You may not agree with the way Eberstadt draws the line between sex and food — especially her very pointed last line, which I won’t give away here — but the piece is nonetheless an unforgettable read. As for me, I see the benefits of mild moralizing about both food and sex. I’d expound on that, but I’ve got to run: I want to get to Chipotle before the line gets too long.


6 responses to “On willpower, sex, and why New Yorkers are such puritans about what they eat for dinner.

  1. I read somewhere that — shocking — Manhattan is the thinnest county in the nation, not just the state. Not bad.

  2. I enjoy being skinny and having promiscuous sex.
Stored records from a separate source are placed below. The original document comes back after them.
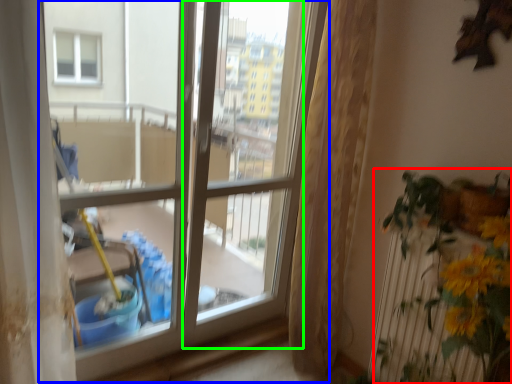 Question: Considering the real-world distances, which object is closest to houseplant (highlighted by a red box)? window (highlighted by a blue box) or screen door (highlighted by a green box).

Choices:
 (A) window
 (B) screen door

Answer: (A) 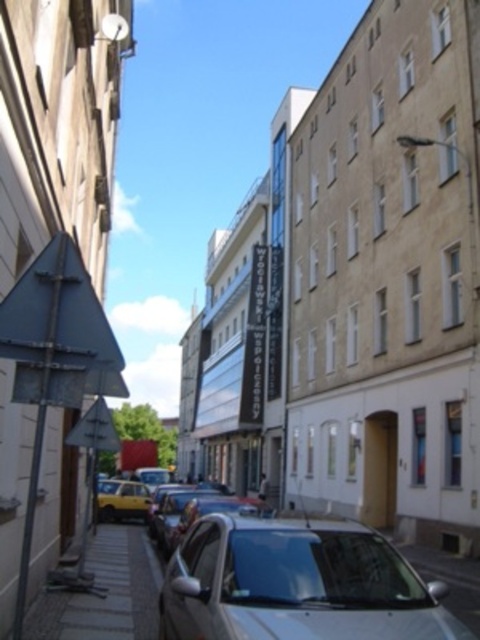 Looking at this image, you are a delivery person standing at the edge of the street in the European city scene. You need to deliver a package to a location marked by point 1 at coordinates point (273, 584) and then to point 2 at point (131, 548). Which point should you visit first to minimize backtracking?

You should visit point 1 at coordinates point (273, 584) first because it is closer to the viewer than point 2 at point (131, 548). This way, you can proceed towards point 2 without needing to backtrack since it is further away.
But apparently that should be assumed since I live in New York.

  3. Tennessee, that reminds me of that line from Annie Hall: “I love being reduced to a cultural stereotype.” Now go back to your arugula and your whores.

  4. Huh. I often compare food to sex, usually when someone is openly judging me for my lack of culinary adventurousness. (I’m sorry, but no, I will not eat something called “offal,” for example, no matter how expensive it is, and nobody has the right to judge that openly – even if I am quietly judging them in my head for eating things I wouldn’t give to a stray dog.) Food, music, and sex are private and personal tastes that cannot be openly judged. Also, while I’m at it!: it is not possible for a person’s taste in food to be “racist,” just to get that one out there!

  5. Lindsay, that is interesting. Maybe you’re at the forefront of an urban-populist backlash re: the new food snobbery. I like it! I wish your taste in desserts wasn’t so heterosexist, however.

  6. It’s a fantastic essay. I like the suggestion at the end that it’s all kind of arbitrary. It implies that humans have a biological need to parse some aspect of their existence in morally freighted ways – but whether it is sex or food or, I dunno, real estate or kinship is kind of irrelevant.

    In some societies you find somewhat relaxed attitudes towards sex and few food taboos, but incredibly elaborate cosmologies and beliefs in witchcraft. Or so Margaret Mead might have us believe.